If you feel the current funding isn’t covering your essential needs, you can ask for a review.

What happens if care needs change?

Aged care needs change over time. You can request a reassessment through My Aged Care if your situation changes.

If there is a temporary setback, such as a hospital stay, you may qualify for the Restorative Care Pathway, which provides short-term additional funding without reducing your ongoing budget.

If your condition declines permanently, you may be reassessed to a higher classification with increased funding.
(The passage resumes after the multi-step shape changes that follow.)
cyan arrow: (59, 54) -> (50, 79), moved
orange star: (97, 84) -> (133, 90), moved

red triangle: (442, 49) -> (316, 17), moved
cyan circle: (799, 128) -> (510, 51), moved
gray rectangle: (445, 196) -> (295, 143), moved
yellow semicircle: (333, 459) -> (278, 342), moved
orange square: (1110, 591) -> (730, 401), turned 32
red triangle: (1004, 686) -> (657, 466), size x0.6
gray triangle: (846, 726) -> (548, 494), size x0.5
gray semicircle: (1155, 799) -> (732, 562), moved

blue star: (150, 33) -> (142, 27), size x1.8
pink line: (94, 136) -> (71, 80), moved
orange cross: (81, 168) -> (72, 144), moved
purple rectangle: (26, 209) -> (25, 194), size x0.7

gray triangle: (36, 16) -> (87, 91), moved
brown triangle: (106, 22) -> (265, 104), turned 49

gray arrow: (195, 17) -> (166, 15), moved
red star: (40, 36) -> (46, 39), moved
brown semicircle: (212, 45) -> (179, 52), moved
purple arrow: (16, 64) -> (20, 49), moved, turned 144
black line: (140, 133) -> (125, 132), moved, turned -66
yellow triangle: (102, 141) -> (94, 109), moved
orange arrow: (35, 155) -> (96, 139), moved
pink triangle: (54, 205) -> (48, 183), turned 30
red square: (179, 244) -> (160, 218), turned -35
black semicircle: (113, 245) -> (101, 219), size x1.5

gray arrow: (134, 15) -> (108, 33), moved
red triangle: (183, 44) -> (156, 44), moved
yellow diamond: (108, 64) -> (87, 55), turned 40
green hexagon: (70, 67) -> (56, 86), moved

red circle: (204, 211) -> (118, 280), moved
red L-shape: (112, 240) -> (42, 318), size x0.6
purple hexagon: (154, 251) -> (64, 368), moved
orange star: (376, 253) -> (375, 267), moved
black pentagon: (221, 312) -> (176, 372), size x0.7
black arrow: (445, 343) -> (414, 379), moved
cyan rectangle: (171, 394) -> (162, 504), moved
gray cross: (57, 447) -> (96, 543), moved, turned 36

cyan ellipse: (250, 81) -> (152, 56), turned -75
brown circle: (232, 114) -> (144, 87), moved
How to Access Support at Home Classification 3

Getting started with Support at Home involves a few simple steps: 

  1. Register with My Aged Care – Begin by contacting My Aged Care, the government’s entry point for aged care services. You can register online at the My Aged Care website or by calling 1800 200 422.
  2. Screening and Assessment – After registering, you’ll complete a short screening. If you’re eligible, you’ll be referred for a full aged care assessment using the Integrated Assessment Tool (IAT).
  3. Receive Your Support Plan – Once assessed, you’ll receive an outcome letter with a personalised Support Plan that sets out your care needs, goals, and the services recommended for you.
  4. Enter the Priority System – You’ll be assigned a priority rating (urgent, high, medium, or standard) based on your care needs. This new system, which replaces the previous National Priority System, helps make sure those with the greatest needs receive funding and services first. Your place in the queue depends on how urgent your needs are, not just when you applied.
  5. Choose a Provider and Begin Services – Once funding is allocated, you’ll have 56 days (or up to 84 days with an extension) to select a provider and sign a Service Agreement so your services can begin. 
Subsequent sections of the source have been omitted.